EXERCISE GOAL - An exact copy of every record below is required, with the pictures left out.

INPUT DATA -
==============================

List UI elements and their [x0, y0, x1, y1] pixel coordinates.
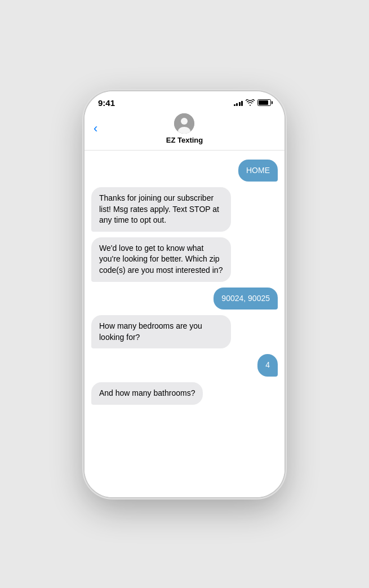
- received-message: How many bedrooms are you looking for?: [91, 315, 231, 348]
- status-icons: [234, 99, 272, 106]
- received-message: And how many bathrooms?: [91, 382, 203, 405]
- back-button[interactable]: ‹: [94, 122, 97, 135]
- chat-area[interactable]: HOMEThanks for joining our subscriber li…: [85, 151, 284, 497]
- person-icon: [174, 113, 194, 134]
- status-bar: 9:41: [85, 91, 284, 110]
- sent-message: HOME: [238, 160, 278, 182]
- sent-message: 90024, 90025: [214, 288, 278, 310]
- status-time: 9:41: [98, 98, 115, 108]
- signal-icon: [234, 99, 243, 106]
- received-message: Thanks for joining our subscriber list! …: [91, 187, 231, 232]
- sent-message: 4: [257, 354, 278, 377]
- avatar: [174, 113, 194, 134]
- received-message: We'd love to get to know what you're loo…: [91, 237, 231, 282]
- contact-name: EZ Texting: [166, 136, 203, 144]
- phone-frame: 9:41 ‹ EZ Texting: [85, 91, 284, 497]
- nav-header: ‹ EZ Texting: [85, 110, 284, 151]
- battery-icon: [257, 99, 271, 106]
- contact-info: EZ Texting: [166, 113, 203, 144]
- svg-point-1: [181, 118, 188, 125]
- wifi-icon: [246, 99, 255, 106]
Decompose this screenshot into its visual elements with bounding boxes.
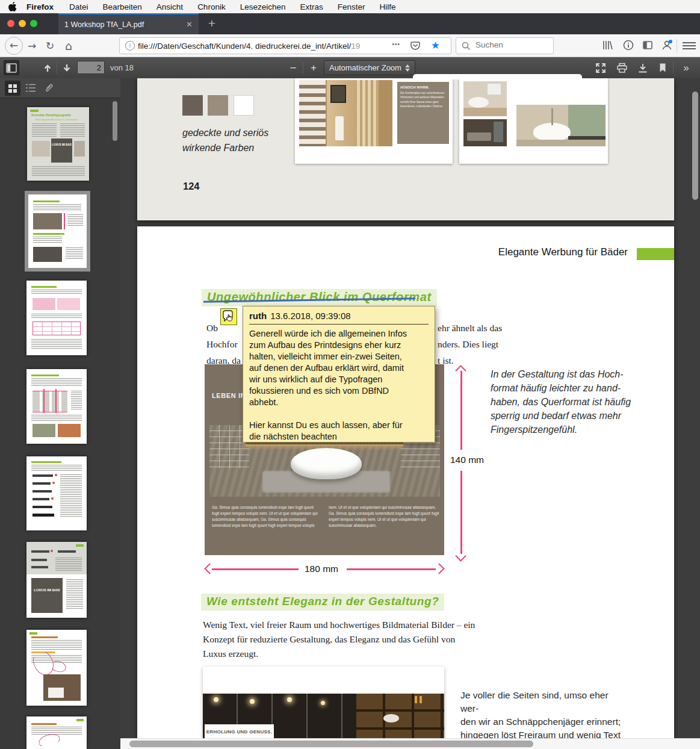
toolbar-divider: [57, 62, 57, 73]
text-block: [55, 558, 82, 571]
horizontal-scrollbar-thumb[interactable]: [129, 741, 533, 747]
zoom-select[interactable]: Automatischer Zoom: [324, 60, 415, 75]
section-heading-2-wrap: Wie entsteht Eleganz in der Gestaltung?: [201, 594, 444, 611]
menu-item-ansicht[interactable]: Ansicht: [156, 2, 183, 11]
mockup-column-2: nem. Ut et ut que volupieniam qui suscim…: [329, 505, 440, 537]
bath-photo-large: [516, 105, 606, 146]
annotation-popup[interactable]: ruth13.6.2018, 09:39:08 Generell würde i…: [243, 306, 435, 443]
thumbnail-page-8[interactable]: [26, 716, 87, 749]
previous-page-button[interactable]: [40, 60, 55, 75]
window-zoom-button[interactable]: [30, 20, 37, 27]
window-close-button[interactable]: [7, 20, 14, 27]
new-tab-button[interactable]: +: [203, 15, 220, 32]
back-button[interactable]: ←: [5, 37, 23, 55]
menu-item-datei[interactable]: Datei: [69, 2, 88, 11]
search-icon: [461, 41, 471, 51]
thumbnails-view-button[interactable]: [5, 81, 20, 96]
color-swatch-white: [234, 95, 254, 116]
brochure-text-block: HÜBSCH WARM. Die Kombination von verschi…: [397, 82, 449, 144]
red-dot: [51, 497, 54, 500]
library-icon[interactable]: [601, 39, 615, 52]
text-block: [71, 391, 82, 410]
home-button[interactable]: ⌂: [61, 39, 76, 52]
forward-button[interactable]: →: [25, 40, 39, 52]
attachments-view-button[interactable]: [43, 82, 54, 93]
bookmark-star-icon[interactable]: ★: [431, 39, 440, 51]
menu-item-chronik[interactable]: Chronik: [197, 2, 226, 11]
red-dot: [52, 482, 55, 484]
bath-photo-small-1: [463, 81, 507, 116]
thumbnail-page-7[interactable]: [26, 630, 87, 706]
text-block: [66, 247, 83, 260]
menu-item-fenster[interactable]: Fenster: [338, 2, 365, 11]
tab-bar: 1 Workshop TfA_LA.pdf ✕ +: [0, 13, 700, 34]
toolbar-divider: [303, 62, 303, 73]
green-heading-line: [31, 461, 61, 463]
page-actions-icon[interactable]: •••: [392, 41, 400, 48]
thumb1-subtitle: Eine elegante Broschüre in Querformat: [36, 118, 84, 121]
outline-view-button[interactable]: [25, 83, 36, 93]
thumbnail-page-3[interactable]: [26, 281, 87, 355]
green-accent-bar: [637, 248, 674, 260]
annotation-note-icon[interactable]: [220, 308, 237, 325]
dim-arrowhead-down: [455, 550, 466, 561]
url-text[interactable]: file:///Daten/Geschaft/Kunden/4. diedruc…: [138, 42, 391, 51]
tools-more-button[interactable]: »: [678, 60, 693, 75]
thumbnail-page-5[interactable]: [26, 456, 87, 530]
account-icon[interactable]: [661, 39, 674, 52]
pdf-toolbar: von 18 − + Automatischer Zoom »: [0, 57, 700, 78]
thumbnail-page-1[interactable]: Korrekte Detailtypografie Eine elegante …: [27, 107, 89, 181]
dim-line-v: [460, 471, 462, 554]
window-minimize-button[interactable]: [19, 20, 26, 27]
sidebar-scrollbar-thumb[interactable]: [113, 101, 117, 141]
text-block: [32, 166, 85, 176]
presentation-mode-button[interactable]: [593, 60, 609, 75]
print-button[interactable]: [614, 60, 630, 75]
reload-button[interactable]: ↻: [43, 40, 57, 52]
mockup-block: [33, 213, 62, 229]
apple-menu-icon[interactable]: [8, 2, 17, 11]
zoom-select-label: Automatischer Zoom: [329, 63, 401, 72]
bookmark-view-button[interactable]: [655, 60, 671, 75]
tab-workshop-pdf[interactable]: 1 Workshop TfA_LA.pdf ✕: [58, 13, 199, 34]
sidebar-toggle-button[interactable]: [4, 60, 19, 75]
page-number-input[interactable]: [77, 61, 105, 74]
download-button[interactable]: [635, 60, 651, 75]
pink-block: [33, 298, 55, 310]
thumbnail-page-6[interactable]: LUXUS IM BAD: [26, 542, 87, 618]
url-bar[interactable]: i file:///Daten/Geschaft/Kunden/4. diedr…: [119, 37, 451, 54]
book-page-number: 124: [183, 181, 200, 192]
text-block: [33, 204, 81, 210]
pocket-icon[interactable]: [410, 40, 421, 51]
text-block: [32, 123, 57, 137]
next-page-button[interactable]: [59, 60, 75, 75]
para2: Wenig Text, viel freier Raum und hochwer…: [203, 618, 475, 661]
tab-close-icon[interactable]: ✕: [181, 20, 193, 29]
vertical-scrollbar-thumb[interactable]: [692, 92, 698, 200]
zoom-out-button[interactable]: −: [285, 60, 301, 75]
text-block: [66, 579, 83, 609]
dim-arrowhead-right: [433, 563, 444, 574]
search-bar[interactable]: [456, 37, 554, 54]
horizontal-scrollbar[interactable]: [120, 738, 700, 749]
photo-block: [33, 247, 62, 262]
dim-line-h: [347, 568, 436, 570]
pdf-page-2: Elegante Werbung für Bäder Ungewöhnliche…: [137, 226, 674, 749]
menu-item-extras[interactable]: Extras: [300, 2, 323, 11]
menu-item-lesezeichen[interactable]: Lesezeichen: [240, 2, 286, 11]
hamburger-menu-icon[interactable]: [683, 40, 696, 51]
search-input[interactable]: [474, 40, 549, 50]
macos-menubar: Firefox Datei Bearbeiten Ansicht Chronik…: [0, 0, 700, 14]
cover-image: LUXUS IM BAD: [31, 578, 63, 613]
sidebars-icon[interactable]: [642, 39, 655, 52]
menu-item-firefox[interactable]: Firefox: [26, 2, 54, 11]
site-info-icon[interactable]: i: [125, 41, 135, 51]
thumbnail-page-4[interactable]: [26, 369, 87, 444]
green-heading-line: [33, 200, 60, 202]
zoom-in-button[interactable]: +: [306, 60, 321, 75]
thumbnail-page-2[interactable]: [28, 194, 87, 268]
menu-item-bearbeiten[interactable]: Bearbeiten: [103, 2, 142, 11]
orange-heading-line: [31, 636, 58, 638]
info-circle-icon[interactable]: [622, 39, 636, 52]
menu-item-hilfe[interactable]: Hilfe: [380, 2, 396, 11]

==============================

SOLUTION TO THIS TASK -
List UI elements and their [x0, y0, x1, y1] pixel coordinates.
- received-message: How many bedrooms are you looking for?: [91, 315, 231, 348]
- status-icons: [234, 99, 272, 106]
- received-message: And how many bathrooms?: [91, 382, 203, 405]
- back-button[interactable]: ‹: [94, 122, 97, 135]
- chat-area[interactable]: HOMEThanks for joining our subscriber li…: [85, 151, 284, 497]
- person-icon: [174, 113, 194, 134]
- status-bar: 9:41: [85, 91, 284, 110]
- sent-message: HOME: [238, 160, 278, 182]
- sent-message: 90024, 90025: [214, 288, 278, 310]
- status-time: 9:41: [98, 98, 115, 108]
- signal-icon: [234, 99, 243, 106]
- received-message: Thanks for joining our subscriber list! …: [91, 187, 231, 232]
- sent-message: 4: [257, 354, 278, 377]
- avatar: [174, 113, 194, 134]
- received-message: We'd love to get to know what you're loo…: [91, 237, 231, 282]
- contact-name: EZ Texting: [166, 136, 203, 144]
- phone-frame: 9:41 ‹ EZ Texting: [85, 91, 284, 497]
- nav-header: ‹ EZ Texting: [85, 110, 284, 151]
- battery-icon: [257, 99, 271, 106]
- contact-info: EZ Texting: [166, 113, 203, 144]
- svg-point-1: [181, 118, 188, 125]
- wifi-icon: [246, 99, 255, 106]
Decompose this screenshot into its visual elements with bounding boxes.
toolbar-divider: [57, 62, 57, 73]
text-block: [55, 558, 82, 571]
horizontal-scrollbar-thumb[interactable]: [129, 741, 533, 747]
zoom-select[interactable]: Automatischer Zoom: [324, 60, 415, 75]
section-heading-2-wrap: Wie entsteht Eleganz in der Gestaltung?: [201, 594, 444, 611]
menu-item-ansicht[interactable]: Ansicht: [156, 2, 183, 11]
mockup-column-2: nem. Ut et ut que volupieniam qui suscim…: [329, 505, 440, 537]
bath-photo-large: [516, 105, 606, 146]
annotation-popup[interactable]: ruth13.6.2018, 09:39:08 Generell würde i…: [243, 306, 435, 443]
thumbnail-page-8[interactable]: [26, 716, 87, 749]
previous-page-button[interactable]: [40, 60, 55, 75]
window-zoom-button[interactable]: [30, 20, 37, 27]
window-close-button[interactable]: [7, 20, 14, 27]
new-tab-button[interactable]: +: [203, 15, 220, 32]
back-button[interactable]: ←: [5, 37, 23, 55]
menu-item-datei[interactable]: Datei: [69, 2, 88, 11]
search-icon: [461, 41, 471, 51]
thumbnails-view-button[interactable]: [5, 81, 20, 96]
color-swatch-white: [234, 95, 254, 116]
brochure-text-block: HÜBSCH WARM. Die Kombination von verschi…: [397, 82, 449, 144]
red-dot: [51, 497, 54, 500]
library-icon[interactable]: [601, 39, 615, 52]
text-block: [71, 391, 82, 410]
home-button[interactable]: ⌂: [61, 39, 76, 52]
forward-button[interactable]: →: [25, 40, 39, 52]
attachments-view-button[interactable]: [43, 82, 54, 93]
bookmark-star-icon[interactable]: ★: [431, 39, 440, 51]
menu-item-chronik[interactable]: Chronik: [197, 2, 226, 11]
red-dot: [52, 482, 55, 484]
bath-photo-small-1: [463, 81, 507, 116]
thumbnail-page-7[interactable]: [26, 630, 87, 706]
text-block: [66, 247, 83, 260]
menu-item-fenster[interactable]: Fenster: [338, 2, 365, 11]
tab-bar: 1 Workshop TfA_LA.pdf ✕ +: [0, 13, 700, 34]
toolbar-divider: [303, 62, 303, 73]
green-heading-line: [31, 461, 61, 463]
page-actions-icon[interactable]: •••: [392, 41, 400, 48]
thumb1-subtitle: Eine elegante Broschüre in Querformat: [36, 118, 84, 121]
outline-view-button[interactable]: [25, 83, 36, 93]
thumbnail-page-3[interactable]: [26, 281, 87, 355]
green-accent-bar: [637, 248, 674, 260]
annotation-note-icon[interactable]: [220, 308, 237, 325]
dim-arrowhead-down: [455, 550, 466, 561]
url-text[interactable]: file:///Daten/Geschaft/Kunden/4. diedruc…: [138, 42, 391, 51]
tools-more-button[interactable]: »: [678, 60, 693, 75]
thumbnail-page-5[interactable]: [26, 456, 87, 530]
account-icon[interactable]: [661, 39, 674, 52]
pdf-toolbar: von 18 − + Automatischer Zoom »: [0, 57, 700, 78]
thumbnail-page-1[interactable]: Korrekte Detailtypografie Eine elegante …: [27, 107, 89, 181]
dim-line-v: [460, 471, 462, 554]
window-minimize-button[interactable]: [19, 20, 26, 27]
sidebar-scrollbar-thumb[interactable]: [113, 101, 117, 141]
text-block: [32, 166, 85, 176]
presentation-mode-button[interactable]: [593, 60, 609, 75]
print-button[interactable]: [614, 60, 630, 75]
reload-button[interactable]: ↻: [43, 40, 57, 52]
mockup-block: [33, 213, 62, 229]
apple-menu-icon[interactable]: [8, 2, 17, 11]
zoom-select-label: Automatischer Zoom: [329, 63, 401, 72]
bookmark-view-button[interactable]: [655, 60, 671, 75]
tab-workshop-pdf[interactable]: 1 Workshop TfA_LA.pdf ✕: [58, 13, 199, 34]
sidebar-toggle-button[interactable]: [4, 60, 19, 75]
page-number-input[interactable]: [77, 61, 105, 74]
download-button[interactable]: [635, 60, 651, 75]
pink-block: [33, 298, 55, 310]
thumbnail-page-6[interactable]: LUXUS IM BAD: [26, 542, 87, 618]
url-bar[interactable]: i file:///Daten/Geschaft/Kunden/4. diedr…: [119, 37, 451, 54]
book-page-number: 124: [183, 181, 200, 192]
text-block: [33, 204, 81, 210]
pocket-icon[interactable]: [410, 40, 421, 51]
text-block: [32, 123, 57, 137]
next-page-button[interactable]: [59, 60, 75, 75]
para2: Wenig Text, viel freier Raum und hochwer…: [203, 618, 475, 661]
tab-close-icon[interactable]: ✕: [181, 20, 193, 29]
vertical-scrollbar-thumb[interactable]: [692, 92, 698, 200]
zoom-out-button[interactable]: −: [285, 60, 301, 75]
text-block: [66, 579, 83, 609]
dim-arrowhead-right: [433, 563, 444, 574]
search-bar[interactable]: [456, 37, 554, 54]
horizontal-scrollbar[interactable]: [120, 738, 700, 749]
photo-block: [33, 247, 62, 262]
dim-line-h: [347, 568, 436, 570]
pdf-page-2: Elegante Werbung für Bäder Ungewöhnliche…: [137, 226, 674, 749]
menu-item-extras[interactable]: Extras: [300, 2, 323, 11]
menu-item-lesezeichen[interactable]: Lesezeichen: [240, 2, 286, 11]
hamburger-menu-icon[interactable]: [683, 40, 696, 51]
search-input[interactable]: [474, 40, 549, 50]
macos-menubar: Firefox Datei Bearbeiten Ansicht Chronik…: [0, 0, 700, 14]
cover-image: LUXUS IM BAD: [31, 578, 63, 613]
sidebars-icon[interactable]: [642, 39, 655, 52]
menu-item-firefox[interactable]: Firefox: [26, 2, 54, 11]
site-info-icon[interactable]: i: [125, 41, 135, 51]
thumbnail-page-4[interactable]: [26, 369, 87, 444]
green-heading-line: [33, 200, 60, 202]
zoom-in-button[interactable]: +: [306, 60, 321, 75]
thumbnail-page-2[interactable]: [28, 194, 87, 268]
menu-item-bearbeiten[interactable]: Bearbeiten: [103, 2, 142, 11]
orange-heading-line: [31, 636, 58, 638]
info-circle-icon[interactable]: [622, 39, 636, 52]
menu-item-hilfe[interactable]: Hilfe: [380, 2, 396, 11]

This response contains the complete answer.